Andere sessiele netelaars zijn de koralen: harde, zachte, waaier-, zweep- en lederkoralen. Koralen blijven altijd op hun plaats. Harde en zachte koralen kunnen zich wel uitbreiden, soms ten koste van de naaste buren. De koraalpoliepen ontwikkelen dan “vechttentakels” waarmee ze de aangrenzende koralen vernietigen, om nieuw terrein voor zichzelf te winnen.
Transportmiddel
Het aantal vissen dat op hun plek blijft is zeer beperkt. De buisalen (Heterocongridae) komen op zandbodems en zeegrasvelden voor in groepen van honderden exemplaren. De buis wordt gevormd door een plakkerige afscheiding uit een klier in de staart. Ze komen voor ongeveer tweederde van hun lengte uit de buis om plankton te vangen. Het is een fantastisch gezicht honderden van deze dieren in de stroming te zien wiegen. Hoewel het geen echte sessiele dieren zijn, blijven zuigvissen (ook wel: remora’s) soms betrekkelijk lange tijd op dezelfde plaats. De rugvin van deze vissen is omgevormd tot een zuignap waarmee ze zich aan grotere dieren hechten zoals haaien, manta’s, walvissen, zeeschildpadden, zeekoeien en soms zelfs schepen. Er is hier dikwijls sprake van een soort symbiose, want de zuigvissen ontdoen hun gastheren van parasieten. Tevens profiteren ze van de bescherming en van de eetresten en ontlasting van hun transportmiddel.

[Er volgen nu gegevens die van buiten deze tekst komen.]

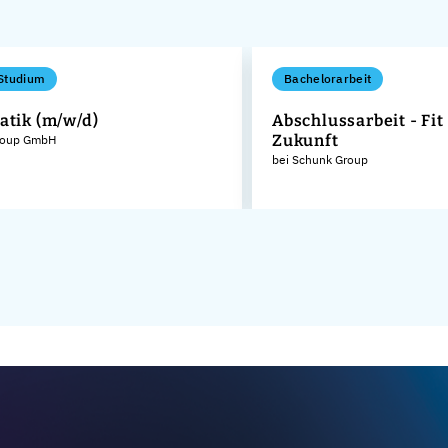
Studium
Bachelorarbeit
atik (m/w/d)
Abschlussarbeit - Fit 
Zukunft
roup GmbH
bei Schunk Group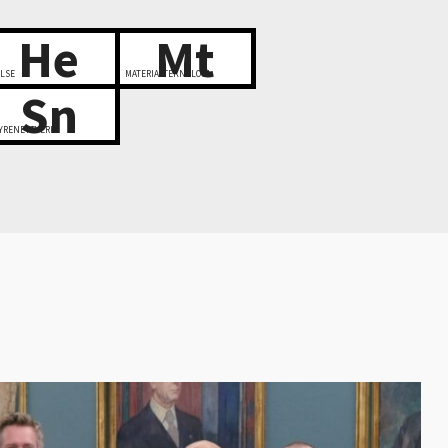
He
Mt
LSE
MATERIALTEKNOLOGI
Sn
YRENETTVERK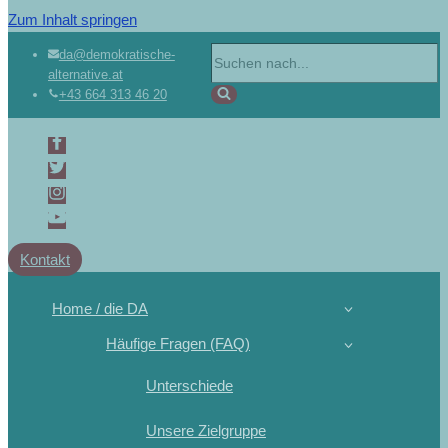
Zum Inhalt springen
da@demokratische-
alternative.at
+43 664 313 46 20
Kontakt
Home / die DA
Häufige Fragen (FAQ)
Unterschiede
Unsere Zielgruppe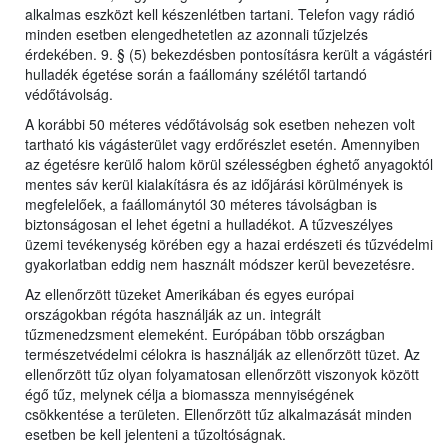
alkalmas eszközt kell készenlétben tartani. Telefon vagy rádió
minden esetben elengedhetetlen az azonnali tűzjelzés
érdekében. 9. § (5) bekezdésben pontosításra került a vágástéri
hulladék égetése során a faállomány szélétől tartandó
védőtávolság.
A korábbi 50 méteres védőtávolság sok esetben nehezen volt
tartható kis vágásterület vagy erdőrészlet esetén. Amennyiben
az égetésre kerülő halom körül szélességben éghető anyagoktól
mentes sáv kerül kialakításra és az időjárási körülmények is
megfelelőek, a faállománytól 30 méteres távolságban is
biztonságosan el lehet égetni a hulladékot. A tűzveszélyes
üzemi tevékenység körében egy a hazai erdészeti és tűzvédelmi
gyakorlatban eddig nem használt módszer kerül bevezetésre.
Az ellenőrzött tüzeket Amerikában és egyes európai
országokban régóta használják az un. integrált
tűzmenedzsment elemeként. Európában több országban
természetvédelmi célokra is használják az ellenőrzött tüzet. Az
ellenőrzött tűz olyan folyamatosan ellenőrzött viszonyok között
égő tűz, melynek célja a biomassza mennyiségének
csökkentése a területen. Ellenőrzött tűz alkalmazását minden
esetben be kell jelenteni a tűzoltóságnak.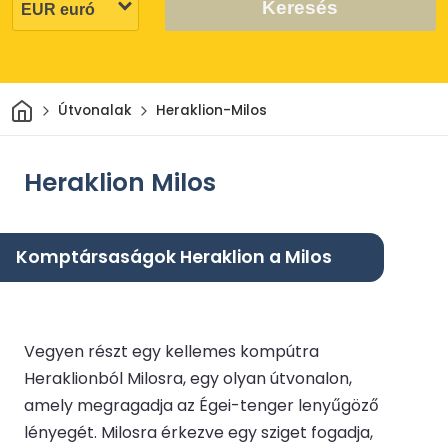
Keresés
Otthon
Útvonalak
Heraklion-Milos
Heraklion Milos
Komptársaságok Heraklion a Milos
Vegyen részt egy kellemes kompútra
Heraklionból Milosra, egy olyan útvonalon,
amely megragadja az Égei-tenger lenyűgöző
lényegét. Milosra érkezve egy sziget fogadja,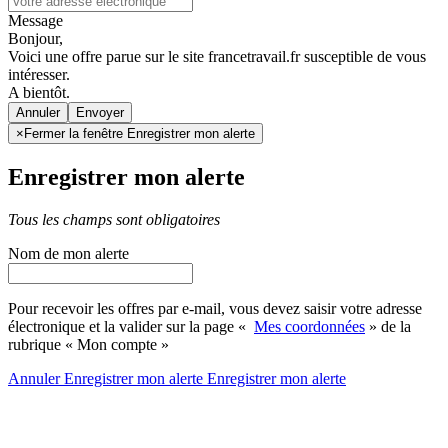
Message
Bonjour,
Voici une offre parue sur le site francetravail.fr susceptible de vous
intéresser.
A bientôt.
Annuler
×
Fermer la fenêtre Enregistrer mon alerte
Enregistrer mon alerte
Tous les champs sont obligatoires
Nom de mon alerte
Pour recevoir les offres par e-mail, vous devez saisir votre adresse
électronique et la valider sur la page «
Mes coordonnées
» de la
rubrique « Mon compte »
Annuler
Enregistrer mon alerte
Enregistrer
mon alerte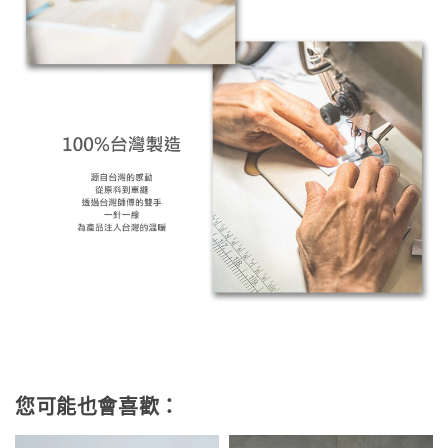
您可能也會喜歡：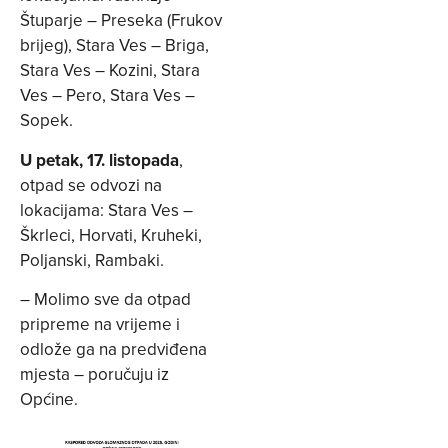
Štuparje – Preseka (Frukov
brijeg), Stara Ves – Briga,
Stara Ves – Kozini, Stara
Ves – Pero, Stara Ves –
Sopek.
U petak, 17. listopada
,
otpad se odvozi na
lokacijama: Stara Ves –
Škrleci, Horvati, Kruheki,
Poljanski, Rambaki.
– Molimo sve da otpad
pripreme na vrijeme i
odlože ga na predviđena
mjesta – poručuju iz
Općine.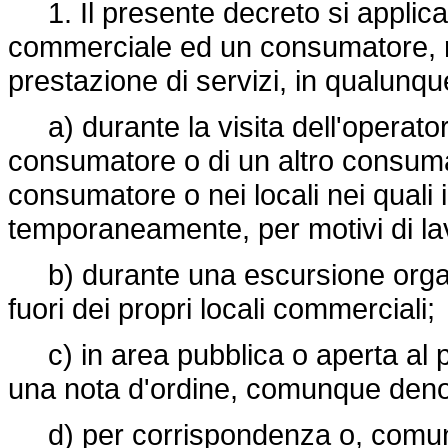
1. Il presente decreto si applica 
commerciale ed un consumatore, rig
prestazione di servizi, in qualunque
a) durante la visita dell'operator
consumatore o di un altro consuma
consumatore o nei locali nei quali 
temporaneamente, per motivi di lav
b) durante una escursione organi
fuori dei propri locali commerciali;
c) in area pubblica o aperta al pu
una nota d'ordine, comunque den
d) per corrispondenza o, comunqu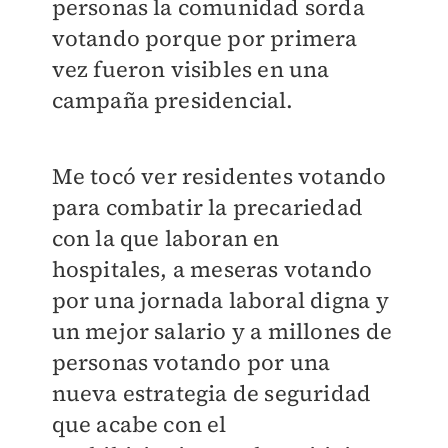
personas la comunidad sorda
votando porque por primera
vez fueron visibles en una
campaña presidencial.
Me tocó ver residentes votando
para combatir la precariedad
con la que laboran en
hospitales, a meseras votando
por una jornada laboral digna y
un mejor salario y a millones de
personas votando por una
nueva estrategia de seguridad
que acabe con el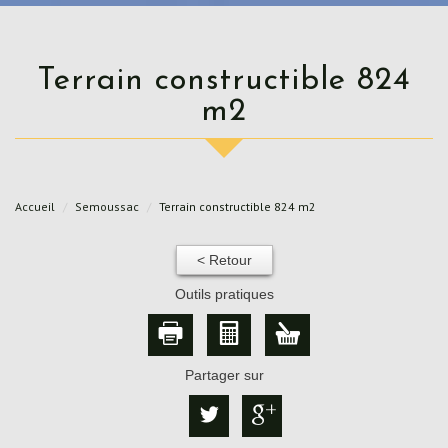
Terrain constructible 824
m2
Accueil
Semoussac
Terrain constructible 824 m2
< Retour
Outils pratiques
Partager sur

Sessiele waterdieren vormen voor de duiker een gemakkelijk kijkobject, vooral als dit voorzichtig wordt benaderd. Voor fotografen een waar eldorado, want zij hebben alle tijd om hun camera in te stellen. En marien biologen kunnen het voorwerp van hun belangstelling op hun gemak bestuderen. Wat wil een duiker nog meer?